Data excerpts
========================================================================

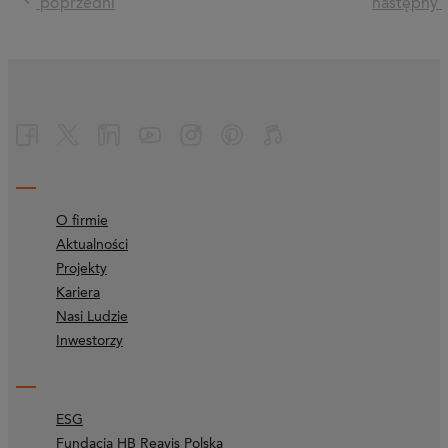
poprzedni
następny
O firmie
Aktualności
Projekty
Kariera
Nasi Ludzie
Inwestorzy
ESG
Fundacja HB Reavis Polska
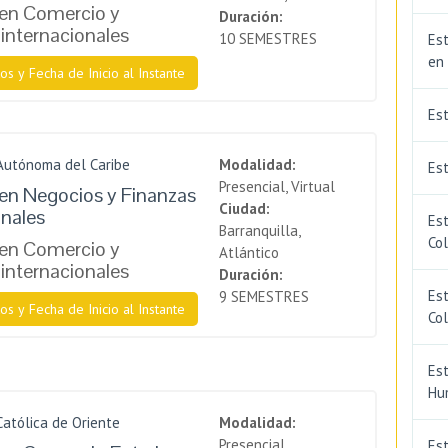
 en Comercio y
Duración:
internacionales
10 SEMESTRES
Est
en
os y Fecha de Inicio al Instante
Es
Autónoma del Caribe
Modalidad:
Est
Presencial, Virtual
en Negocios y Finanzas
Ciudad:
onales
Est
Barranquilla,
Co
 en Comercio y
Atlántico
internacionales
Duración:
Est
9 SEMESTRES
os y Fecha de Inicio al Instante
Co
Est
Hu
Católica de Oriente
Modalidad:
Presencial
Est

========================================================================

= What you are asked to do =
Transcribe exactly the lines that go from the one holding "Fundacja HB Reavis Polska" through the last line of the entries, both included, and nothing besides them. Do not include any pictures.

= Task solution =
Fundacja HB Reavis Polska
 en Comercio y
Duración:
internacionales
10 SEMESTRES
Est
en
os y Fecha de Inicio al Instante
Es
Autónoma del Caribe
Modalidad:
Est
Presencial, Virtual
en Negocios y Finanzas
Ciudad:
onales
Est
Barranquilla,
Co
 en Comercio y
Atlántico
internacionales
Duración:
Est
9 SEMESTRES
os y Fecha de Inicio al Instante
Co
Est
Hu
Católica de Oriente
Modalidad:
Presencial
Est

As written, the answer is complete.